→ **INPUT**
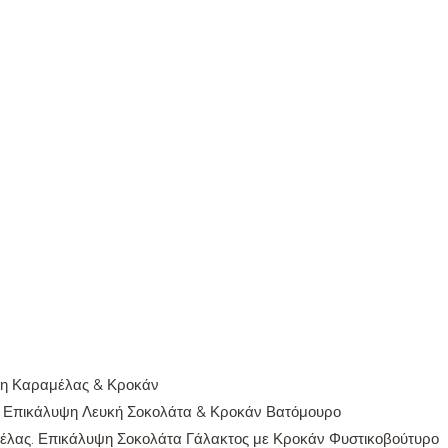
ψη Καραμέλας & Κροκάν
Επικάλυψη Λευκή Σοκολάτα & Κροκάν Βατόμουρο
έλας. Επικάλυψη Σοκολάτα Γάλακτος με Κροκάν Φυστικοβούτυρο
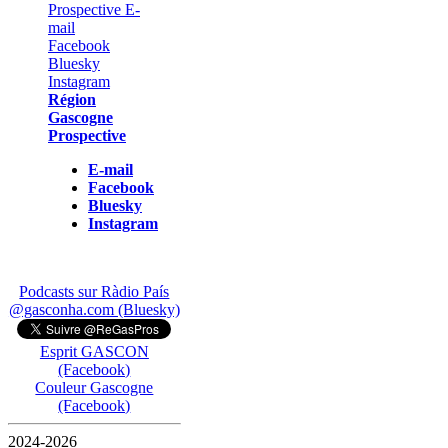
Région
Gascogne
Prospective
E-mail
Facebook
Bluesky
Instagram
Podcasts sur Ràdio País
@gasconha.com (Bluesky)
Esprit GASCON
(Facebook)
Couleur Gascogne
(Facebook)
2024-2026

→ **ACTIVITY**
Your task is an exact transcription of all the data, minus the pictures.

→ **ANSWER SPACE**
ψη Καραμέλας & Κροκάν
Επικάλυψη Λευκή Σοκολάτα & Κροκάν Βατόμουρο
έλας. Επικάλυψη Σοκολάτα Γάλακτος με Κροκάν Φυστικοβούτυρο
Région
Gascogne
Prospective
E-mail
Facebook
Bluesky
Instagram
Podcasts sur Ràdio País
@gasconha.com (Bluesky)
Esprit GASCON
(Facebook)
Couleur Gascogne
(Facebook)
2024-2026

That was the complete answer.